▸ **Requirement**
In the data below, retype exactly the line that contains "t-shirt and hoodie." and every line after it, through the last.

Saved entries
-- -- --
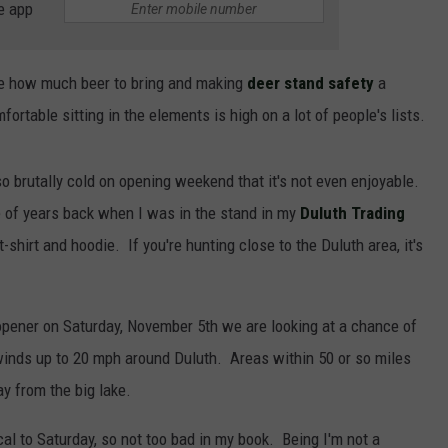
e app
e how much beer to bring and making
deer stand safety
a
fortable sitting in the elements is high on a lot of people's lists.
so brutally cold on opening weekend that it's not even enjoyable.
 of years back when I was in the stand in my
Duluth Trading
t-shirt and hoodie. If you're hunting close to the Duluth area, it's
opener on Saturday, November 5th we are looking at a chance of
 winds up to 20 mph around Duluth. Areas within 50 or so miles
y from the big lake.
al to Saturday, so not too bad in my book. Being I'm not a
-- -- --
▸ **Result**
t-shirt and hoodie. If you're hunting close to the Duluth area, it's
opener on Saturday, November 5th we are looking at a chance of
 winds up to 20 mph around Duluth. Areas within 50 or so miles
y from the big lake.
al to Saturday, so not too bad in my book. Being I'm not a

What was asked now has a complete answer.